**Task instructions:**
Set down exactly the lines in the records below that run from the line with "Arakawa Under the Bridge" to the line with "chicas de secundaria con vidas aparenteme", inclusive, and nothing more.

**Data for this exercise:**
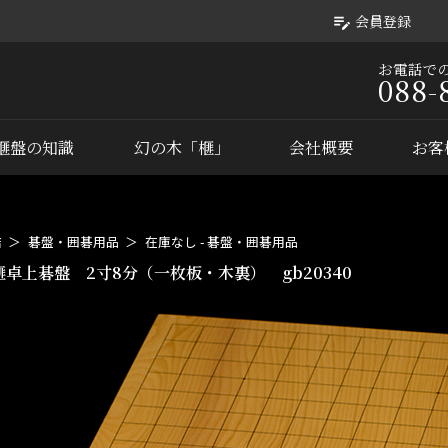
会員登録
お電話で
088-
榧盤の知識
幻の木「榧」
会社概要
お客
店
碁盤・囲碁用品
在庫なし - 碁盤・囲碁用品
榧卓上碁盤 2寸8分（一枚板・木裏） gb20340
...
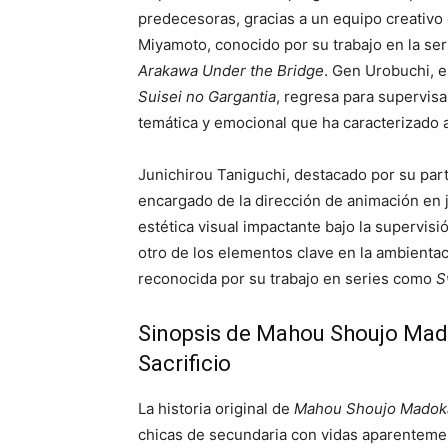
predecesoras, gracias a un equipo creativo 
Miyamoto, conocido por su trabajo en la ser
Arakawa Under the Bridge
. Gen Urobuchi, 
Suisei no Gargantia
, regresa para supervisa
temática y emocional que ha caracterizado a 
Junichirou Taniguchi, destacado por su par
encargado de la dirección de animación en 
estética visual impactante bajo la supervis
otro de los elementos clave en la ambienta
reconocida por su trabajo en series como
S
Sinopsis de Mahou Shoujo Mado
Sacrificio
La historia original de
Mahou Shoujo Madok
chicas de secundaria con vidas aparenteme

**Written solution:**
Arakawa Under the Bridge
. Gen Urobuchi, 
Suisei no Gargantia
, regresa para supervisa
temática y emocional que ha caracterizado a 
Junichirou Taniguchi, destacado por su par
encargado de la dirección de animación en 
estética visual impactante bajo la supervis
otro de los elementos clave en la ambienta
reconocida por su trabajo en series como
S
Sinopsis de Mahou Shoujo Mado
Sacrificio
La historia original de
Mahou Shoujo Madok
chicas de secundaria con vidas aparenteme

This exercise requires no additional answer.